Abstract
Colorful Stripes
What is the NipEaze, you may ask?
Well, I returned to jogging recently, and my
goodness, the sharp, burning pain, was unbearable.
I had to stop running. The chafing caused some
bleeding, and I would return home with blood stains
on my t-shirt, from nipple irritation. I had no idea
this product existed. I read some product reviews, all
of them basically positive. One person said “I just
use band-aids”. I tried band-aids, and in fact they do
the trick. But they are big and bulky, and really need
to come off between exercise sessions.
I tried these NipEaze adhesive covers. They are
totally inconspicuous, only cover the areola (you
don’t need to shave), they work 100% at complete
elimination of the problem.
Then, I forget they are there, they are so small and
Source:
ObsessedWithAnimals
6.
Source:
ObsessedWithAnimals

==

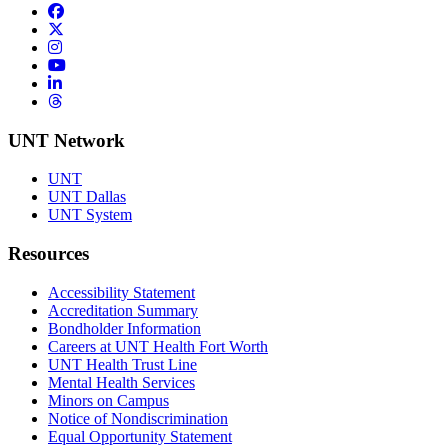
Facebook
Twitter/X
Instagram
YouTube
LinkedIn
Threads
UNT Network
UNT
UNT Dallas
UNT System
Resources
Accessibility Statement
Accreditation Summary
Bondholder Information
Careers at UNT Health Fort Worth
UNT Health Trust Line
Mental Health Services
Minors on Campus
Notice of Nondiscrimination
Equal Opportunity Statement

Task prompt:
Tell how many lines in the records above carry the word "Health". Only the number should appear in the reply.

Response area:
3